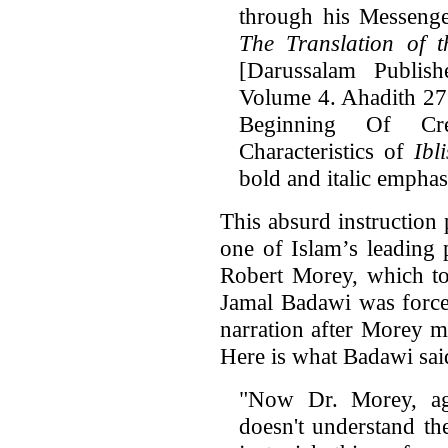
through his Messen
The Translation of 
[Darussalam Publish
Volume 4. Ahadith 27
Beginning Of Cr
Characteristics of
Ibl
bold and italic emphas
This absurd instruction
one of Islam’s leading 
Robert Morey, which t
Jamal Badawi was forced
narration after Morey m
Here is what Badawi sa
"Now Dr. Morey, ag
doesn't understand th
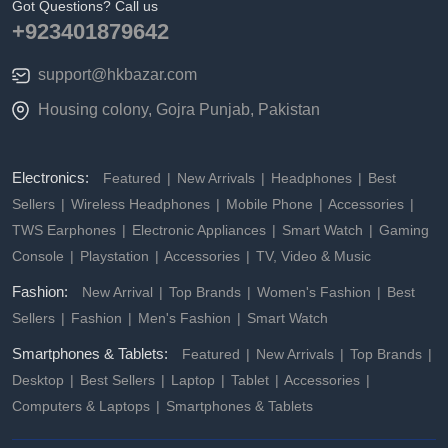
Got Questions? Call us
+923401879642
support@hkbazar.com
Housing colony, Gojra Punjab, Pakistan
Electronics:
Featured
New Arrivals
Headphones
Best
Sellers
Wireless Headphones
Mobile Phone
Accessories
TWS Earphones
Electronic Appliances
Smart Watch
Gaming
Console
Playstation
Accessories
TV, Video & Music
Fashion:
New Arrival
Top Brands
Women's Fashion
Best
Sellers
Fashion
Men's Fashion
Smart Watch
Smartphones & Tablets:
Featured
New Arrivals
Top Brands
Desktop
Best Sellers
Laptop
Tablet
Accessories
Computers & Laptops
Smartphones & Tablets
----------
How to complete this task: What are the lines from the one containing "Robert Morey, which t" through the end of the records? Write them out exactly, leaving out the pictures.

Response for this exercise:
Robert Morey, which t
Jamal Badawi was forced
narration after Morey m
Here is what Badawi sa
"Now Dr. Morey, ag
doesn't understand th
Got Questions? Call us
+923401879642
support@hkbazar.com
Housing colony, Gojra Punjab, Pakistan
Electronics:
Featured
New Arrivals
Headphones
Best
Sellers
Wireless Headphones
Mobile Phone
Accessories
TWS Earphones
Electronic Appliances
Smart Watch
Gaming
Console
Playstation
Accessories
TV, Video & Music
Fashion:
New Arrival
Top Brands
Women's Fashion
Best
Sellers
Fashion
Men's Fashion
Smart Watch
Smartphones & Tablets:
Featured
New Arrivals
Top Brands
Desktop
Best Sellers
Laptop
Tablet
Accessories
Computers & Laptops
Smartphones & Tablets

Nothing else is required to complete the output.